Filer Code Safe for Now

Customs and Border Protection assigns licensed customhouse brokers unique filer codes. These codes allow the broker to have electronic access to Customs.  The filer code, therefore, effectively permits the broker do business in a modern commercial environment. Absent an active filer code, the broker may as well have to operate using carrier pigeons and smoke signals. Consequently, when CBP threatened to deactivate its filer code, Lizarraga Customs Broker went on the offensive.

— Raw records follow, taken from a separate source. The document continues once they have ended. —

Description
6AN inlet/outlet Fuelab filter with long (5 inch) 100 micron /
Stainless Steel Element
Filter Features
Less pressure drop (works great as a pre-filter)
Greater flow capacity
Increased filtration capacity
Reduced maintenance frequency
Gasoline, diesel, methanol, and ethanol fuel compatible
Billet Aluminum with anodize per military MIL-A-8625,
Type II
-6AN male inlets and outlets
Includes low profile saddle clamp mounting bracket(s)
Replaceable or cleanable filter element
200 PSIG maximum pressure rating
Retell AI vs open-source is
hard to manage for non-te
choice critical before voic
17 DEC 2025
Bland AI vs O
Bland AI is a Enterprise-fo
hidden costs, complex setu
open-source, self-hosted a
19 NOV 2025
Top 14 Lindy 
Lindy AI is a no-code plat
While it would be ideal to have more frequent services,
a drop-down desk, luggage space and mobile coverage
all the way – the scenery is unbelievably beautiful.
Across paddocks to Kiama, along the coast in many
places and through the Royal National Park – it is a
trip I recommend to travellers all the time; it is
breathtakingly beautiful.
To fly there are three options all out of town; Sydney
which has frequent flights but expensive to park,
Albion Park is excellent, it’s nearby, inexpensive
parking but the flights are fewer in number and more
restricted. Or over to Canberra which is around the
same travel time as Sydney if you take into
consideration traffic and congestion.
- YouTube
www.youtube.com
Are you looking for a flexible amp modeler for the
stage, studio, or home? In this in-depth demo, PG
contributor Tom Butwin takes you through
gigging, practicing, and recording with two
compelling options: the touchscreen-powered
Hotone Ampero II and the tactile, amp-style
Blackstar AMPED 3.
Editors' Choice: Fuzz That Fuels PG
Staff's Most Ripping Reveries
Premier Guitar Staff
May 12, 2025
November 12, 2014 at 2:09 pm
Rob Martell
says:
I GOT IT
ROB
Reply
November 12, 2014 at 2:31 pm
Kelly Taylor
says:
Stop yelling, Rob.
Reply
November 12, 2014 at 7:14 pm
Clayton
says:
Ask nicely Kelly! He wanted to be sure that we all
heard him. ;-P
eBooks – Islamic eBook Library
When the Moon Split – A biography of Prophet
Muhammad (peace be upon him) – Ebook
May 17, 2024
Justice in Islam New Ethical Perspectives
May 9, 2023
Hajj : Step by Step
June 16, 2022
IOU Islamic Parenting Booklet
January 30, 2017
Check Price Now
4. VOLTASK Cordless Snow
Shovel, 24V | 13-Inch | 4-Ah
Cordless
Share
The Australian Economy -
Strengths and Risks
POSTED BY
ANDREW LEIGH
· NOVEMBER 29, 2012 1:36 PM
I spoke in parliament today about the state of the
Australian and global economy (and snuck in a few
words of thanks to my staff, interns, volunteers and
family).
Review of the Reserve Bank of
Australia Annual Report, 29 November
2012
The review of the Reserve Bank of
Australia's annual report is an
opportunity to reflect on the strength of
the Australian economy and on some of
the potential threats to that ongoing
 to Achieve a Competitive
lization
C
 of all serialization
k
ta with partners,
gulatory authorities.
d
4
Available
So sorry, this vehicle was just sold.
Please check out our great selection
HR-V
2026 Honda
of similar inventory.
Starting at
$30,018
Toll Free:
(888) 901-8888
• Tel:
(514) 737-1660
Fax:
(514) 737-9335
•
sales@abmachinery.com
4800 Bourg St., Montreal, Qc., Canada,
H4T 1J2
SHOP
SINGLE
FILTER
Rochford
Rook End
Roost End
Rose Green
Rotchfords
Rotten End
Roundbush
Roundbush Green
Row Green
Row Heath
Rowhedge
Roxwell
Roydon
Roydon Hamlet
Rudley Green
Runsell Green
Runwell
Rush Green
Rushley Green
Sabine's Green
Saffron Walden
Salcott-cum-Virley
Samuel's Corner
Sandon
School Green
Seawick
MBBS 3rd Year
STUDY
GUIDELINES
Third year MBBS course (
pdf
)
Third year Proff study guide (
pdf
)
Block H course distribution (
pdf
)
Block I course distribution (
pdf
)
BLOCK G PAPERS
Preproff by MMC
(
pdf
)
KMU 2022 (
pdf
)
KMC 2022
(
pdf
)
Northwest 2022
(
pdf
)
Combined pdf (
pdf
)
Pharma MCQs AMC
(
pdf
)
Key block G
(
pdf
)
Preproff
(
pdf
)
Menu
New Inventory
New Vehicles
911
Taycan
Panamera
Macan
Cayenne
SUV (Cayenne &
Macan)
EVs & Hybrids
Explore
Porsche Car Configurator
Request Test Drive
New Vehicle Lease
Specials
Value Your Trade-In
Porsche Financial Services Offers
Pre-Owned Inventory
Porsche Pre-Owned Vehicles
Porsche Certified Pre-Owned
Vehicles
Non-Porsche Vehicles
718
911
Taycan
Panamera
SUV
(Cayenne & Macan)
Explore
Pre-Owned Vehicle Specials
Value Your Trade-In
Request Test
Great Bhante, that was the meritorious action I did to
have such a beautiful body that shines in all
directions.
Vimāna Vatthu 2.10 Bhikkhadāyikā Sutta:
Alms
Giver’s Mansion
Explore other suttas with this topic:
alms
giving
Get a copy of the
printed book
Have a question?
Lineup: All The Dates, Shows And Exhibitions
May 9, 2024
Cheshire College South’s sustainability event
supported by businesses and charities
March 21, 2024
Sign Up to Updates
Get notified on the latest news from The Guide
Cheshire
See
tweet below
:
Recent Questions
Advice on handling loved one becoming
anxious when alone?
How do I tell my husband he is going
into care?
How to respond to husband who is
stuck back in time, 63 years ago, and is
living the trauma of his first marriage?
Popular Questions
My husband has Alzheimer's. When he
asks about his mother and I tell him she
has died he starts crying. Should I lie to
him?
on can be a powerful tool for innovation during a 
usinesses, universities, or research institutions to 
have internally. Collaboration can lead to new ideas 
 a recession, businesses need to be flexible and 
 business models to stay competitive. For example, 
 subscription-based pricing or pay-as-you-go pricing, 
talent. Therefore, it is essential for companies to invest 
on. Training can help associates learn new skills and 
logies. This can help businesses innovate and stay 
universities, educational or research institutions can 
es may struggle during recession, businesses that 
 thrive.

The issue reached the Court of International Trade. The procedural status of the case is a little tangled. It appears that plaintiff wanted an injunction to prevent CBP from deactivating its filer code. While that request was pending, the parties submitted their complaint and answer. Eventually, the United States government filed a so-called "Confession of Judgment" in favor of Lizarraga. According to the government, this should have resolved the case because the US has agreed not to suspend the filer code and the plaintiff, therefore, has the relief it was seeking in Court. In other words, the case was mooted. Absent a controversy for which the Court can grant relief, the government argued, the CIT no longer had jurisdiction over the case.

"Not so fast," was Lizarraga's response. While, the immediate threat may have been resolved, the plaintiff maintained that the Court continued to have jurisdiction because it was likely that CBP would start the process over. If there is a likelihood that the allegedly wrongful behavior will be repeated, the mootness doctrine does not apply. Despite that clever argument, the Court dismissed the case.

Two facts supported the Court finding mootness. First, the Court found that it could not decide the issue without a fully developed factual record. Developing that record would require that the case continue. However, because there is no additional relief to be granted, continuing the case would produce nothing but a theoretical answer to a purely legal question. At least I think that is the reasoning. The second point is that counsel for the United States said in Court that brokers are entitled to some procedural protections when their filer code is threatened. Consequently, the Court accepted that as a statement that the US would not repeat its effort to summarily deactivate the filer code. Thus, the requested injunction was moot and the motion denied.

This case may seem technical and legal. The importance of it for brokers, though, is that it represents an on-the-record acknowledgement by Customs that it cannot simply yank a filer code. Rather, the broker is entitled to notice and an opportunity to be heard. Further, the Court was clear that it was not stating that the procedural protections afforded under the Administrative Procedure Act were necessarily sufficient in all cases. Thus, the decision appears to put everyone on notice that the threat of deactivating a filer code is important, subject to the APA, and will be given careful scrutiny by the Court. Brokers should take some solace in that conclusion.